Tanis malinterpretó, intencionadamente, sus palabras.
—Quizá tú te lo tomes a broma, Porthios. Pero para mí es muy serio. Quiero la revancha.
Porthios soltó un suspiro de resignación.
—Está lloviendo, Tanis. No me apetece competir otra vez con el arco, y...
—No hablo del arco —interrumpió el semielfo—. Sino de los puños.
—¿Qué? —bramó el elfo. Tanis casi podía escuchar el razonamiento de su primo:
«Vaya métodos humanos de arreglar una disputa».
Todos los espectadores, salvo lord Xenoth, habían entrado a palacio para ponerse ropas secas y tomar un ponche. Xenoth remoloneaba en el umbral, atraído, probablemente, por el intercambio de palabras entre los dos primos y el tono cortante de sus voces.
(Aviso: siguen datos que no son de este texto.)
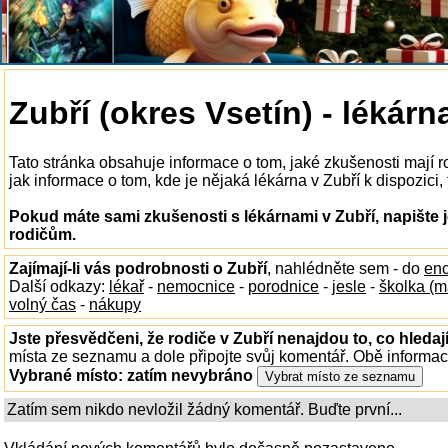
Zubří (okres Vsetín) - lékárn
Tato stránka obsahuje informace o tom, jaké zkušenosti mají 
jak informace o tom, kde je nějaká lékárna v Zubří k dispozici, 
Pokud máte sami zkušenosti s lékárnami v Zubří, napište 
rodičům.
Zajímají-li vás podrobnosti o Zubří
, nahlédněte sem - do
enc
Další odkazy:
lékař
-
nemocnice
-
porodnice
-
jesle
-
školka (m
volný čas
-
nákupy
Jste přesvědčeni, že rodiče v Zubří nenajdou to, co hledaj
místa ze seznamu a dole připojte svůj komentář. Obě informa
Vybrané místo:
zatím nevybráno
Zatím sem nikdo nevložil žádný komentář. Buďte první...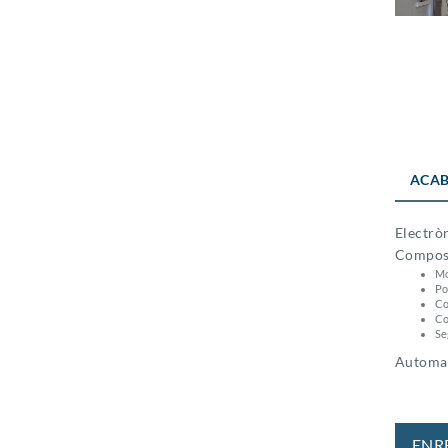
ACAB
Electrò
Compost
Mo
Po
Co
Co
Se
Automati
ENR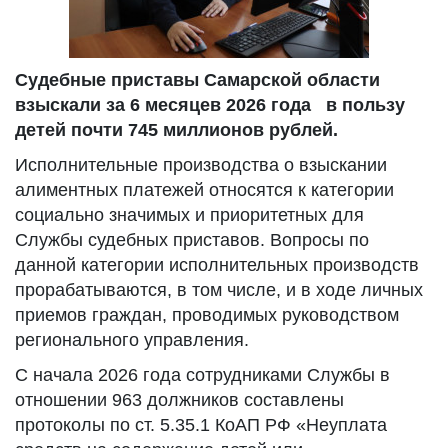
Судебные приставы Самарской области
взыскали за 6 месяцев 2026 года в пользу
детей почти 745 миллионов рублей.
Исполнительные производства о взыскании
алиментных платежей относятся к категории
социально значимых и приоритетных для
Службы судебных приставов. Вопросы по
данной категории исполнительных производств
прорабатываются, в том числе, и в ходе личных
приемов граждан, проводимых руководством
регионального управления.
С начала 2026 года сотрудниками Службы в
отношении 963 должников составлены
протоколы по ст. 5.35.1 КоАП РФ «Неуплата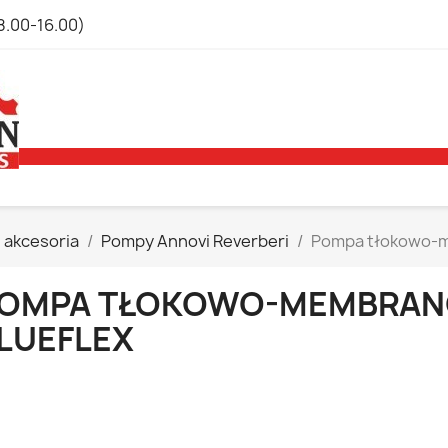
8.00-16.00)
 akcesoria
Pompy Annovi Reverberi
Pompa tłokowo-m
OMPA TŁOKOWO-MEMBRANOW
LUEFLEX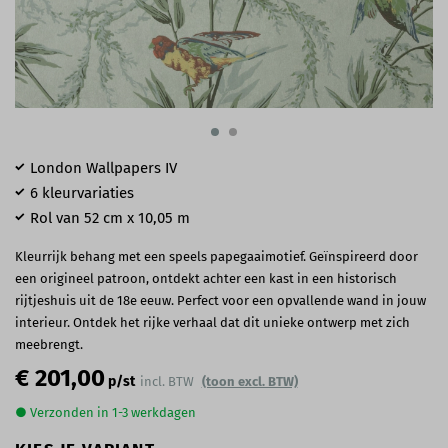
London Wallpapers IV
6 kleurvariaties
Rol van 52 cm x 10,05 m
Kleurrijk behang met een speels papegaaimotief. Geïnspireerd door
een origineel patroon, ontdekt achter een kast in een historisch
rijtjeshuis uit de 18e eeuw. Perfect voor een opvallende wand in jouw
interieur. Ontdek het rijke verhaal dat dit unieke ontwerp met zich
meebrengt.
€ 201,00
p/st
incl. BTW
(toon excl. BTW)
● Verzonden in 1-3 werkdagen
Con su cabello banco, los labios apretados, y los brazos cruzados sobre el pecho, el anciano consejero semejaba un viejo gato de pelo largo al que le faltan ya algunos dientes, pero no la curiosidad.
«Bien
—pensó Tanis—.
¿Quieres tener algo que contar al Orador? Esto te servirá».
Sin cruzar una palabra más, propinó un puñetazo a Porthios en la mandíbula.
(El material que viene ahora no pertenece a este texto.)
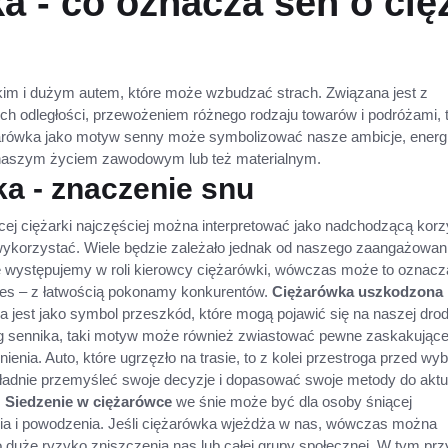
a - co oznacza sen o ci
kim i dużym autem, które może wzbudzać strach. Związana jest z
h odległości, przewożeniem różnego rodzaju towarów i podróżami, 
arówka jako motyw senny może symbolizować nasze ambicje, energi
naszym życiem zawodowym lub też materialnym.
a - znaczenie snu
ącej ciężarki najczęściej można interpretować jako nadchodzącą kor
 wykorzystać. Wiele będzie zależało jednak od naszego zaangażowani
e występujemy w roli kierowcy ciężarówki, wówczas może to oznacz
es – z łatwością pokonamy konkurentów.
Ciężarówka uszkodzona
na jest jako symbol przeszkód, które mogą pojawić się na naszej dro
ług sennika, taki motyw może również zwiastować pewne zaskakujące
ienia. Auto, które ugrzęzło na trasie, to z kolei przestroga przed wy
okładnie przemyśleć swoje decyzje i dopasować swoje metody do aktu
.
Siedzenie w ciężarówce
we śnie może być dla osoby śniącej
ia i powodzenia. Jeśli ciężarówka wjeżdża w nas, wówczas można
ko duże ryzyko zniszczenia nas lub całej grupy społecznej. W tym pr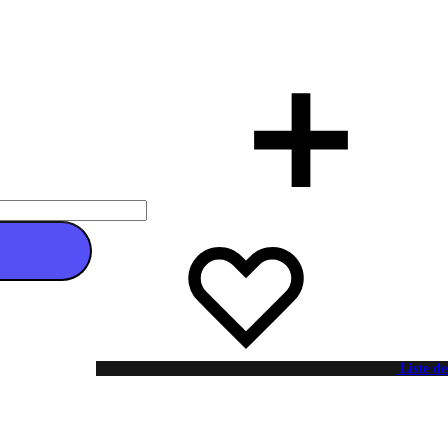
 au panier
Liste de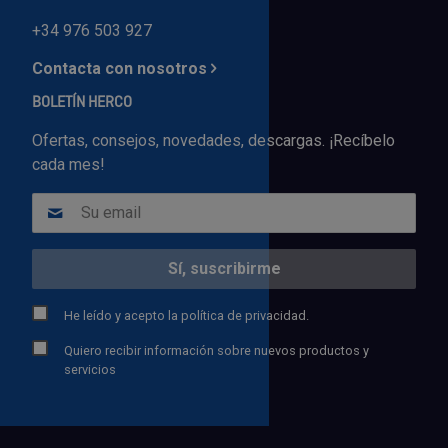
+34 976 503 927
Contacta con nosotros
BOLETÍN HERCO
Ofertas, consejos, novedades, descargas. ¡Recíbelo
cada mes!
He leído y acepto la
política de privacidad.
Quiero recibir información sobre nuevos productos y
servicios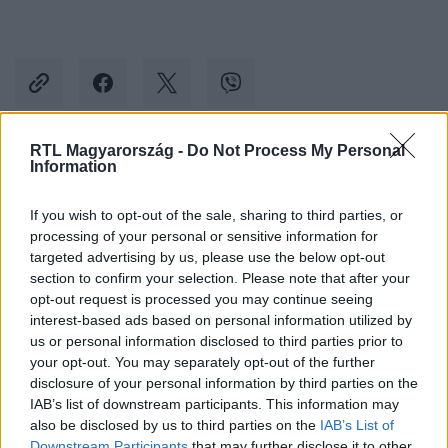
RTL Magyarország -
Do Not Process My Personal
Information
Kövess minket, és értesülj a friss hírekről a
Facebookon is!
If you wish to opt-out of the sale, sharing to third parties, or
processing of your personal or sensitive information for
Követem
targeted advertising by us, please use the below opt-out
section to confirm your selection. Please note that after your
opt-out request is processed you may continue seeing
interest-based ads based on personal information utilized by
us or personal information disclosed to third parties prior to
your opt-out. You may separately opt-out of the further
disclosure of your personal information by third parties on the
#
BELFÖLD
#
MAGYAR PÉTER
#
SAJTÓPER
IAB’s list of downstream participants. This information may
#
HELYREIGAZÍTÁS
#
PER
#
FELJELENTÉS
#
MÉDIA
also be disclosed by us to third parties on the
IAB’s List of
Downstream Participants
that may further disclose it to other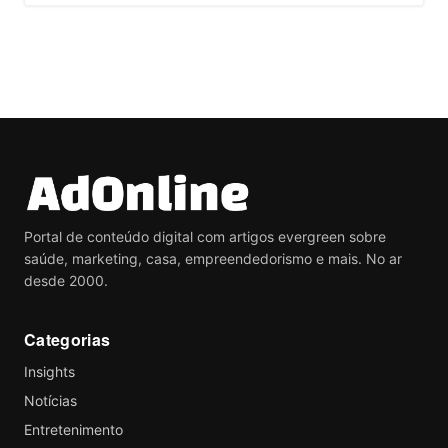
Portal de conteúdo digital com artigos evergreen sobre
saúde, marketing, casa, empreendedorismo e mais. No ar
desde 2000.
Categorias
Insights
Notícias
Entretenimento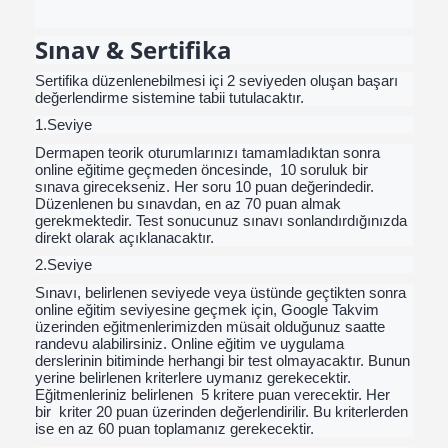
Sınav & Sertifika
Sertifika düzenlenebilmesi içi 2 seviyeden oluşan başarı
değerlendirme sistemine tabii tutulacaktır.
1.Seviye
Dermapen teorik oturumlarınızı tamamladıktan sonra
online eğitime geçmeden öncesinde, 10 soruluk bir
sınava girecekseniz. Her soru 10 puan değerindedir.
Düzenlenen bu sınavdan, en az 70 puan almak
gerekmektedir. Test sonucunuz sınavı sonlandırdığınızda
direkt olarak açıklanacaktır.
2.Seviye
Sınavı, belirlenen seviyede veya üstünde geçtikten sonra
online eğitim seviyesine geçmek için, Google Takvim
üzerinden eğitmenlerimizden müsait olduğunuz saatte
randevu alabilirsiniz. Online eğitim ve uygulama
derslerinin bitiminde herhangi bir test olmayacaktır. Bunun
yerine belirlenen kriterlere uymanız gerekecektir.
Eğitmenleriniz belirlenen 5 kritere puan verecektir. Her
bir kriter 20 puan üzerinden değerlendirilir. Bu kriterlerden
ise en az 60 puan toplamanız gerekecektir.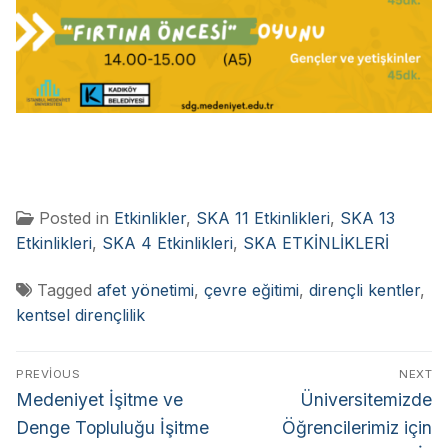
Posted in
Etkinlikler
,
SKA 11 Etkinlikleri
,
SKA 13
Etkinlikleri
,
SKA 4 Etkinlikleri
,
SKA ETKİNLİKLERİ
Tagged
afet yönetimi
,
çevre eğitimi
,
dirençli kentler
,
kentsel dirençlilik
PREVIOUS
NEXT
Medeniyet İşitme ve
Üniversitemizde
Denge Topluluğu İşitme
Öğrencilerimiz için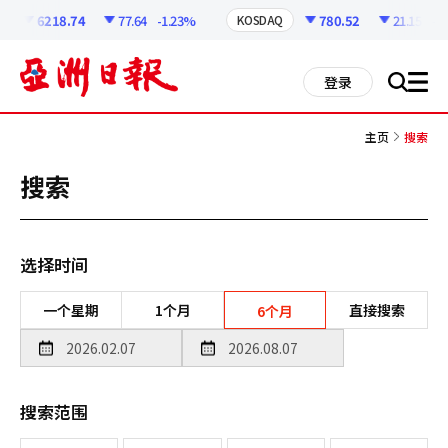
코
인
6218.74
77.64
-1.23%
780.52
21.15
-2.
KOSDAQ
정
보
all
登录
搜
men
索
主页
搜索
搜索
选择时间
一个星期
1个月
直接搜索
6个月
搜索范围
Un segundo después, el heredero del Orador yacía despatarrado sobre el barro, con una expresión de desconcierto que en cualquier otro momento habría resultado jocosa.
La lluvia había corrido los colores de su túnica de seda, y unos reguerillos amarillos, verdes y azules se deslizaban por sus brazos. Su expresión perpleja y resentida era tan evidente, que Tanis estalló en carcajadas.
... y un instante después salía disparado contra un pequeño melocotonero. Fue como si hubiera chocado de cabeza contra un puerco espín del Bosque Oscuro. Sintió los arañazos de las ramas en la cara, oyó el crujido de las pequeñas ramas a su alrededor, y notó el impacto de frutos húmedos y maduros que se precipitaron sobre él al soltarse por el impacto. Un olor a melocotones machacados le inundó las fosas nasales.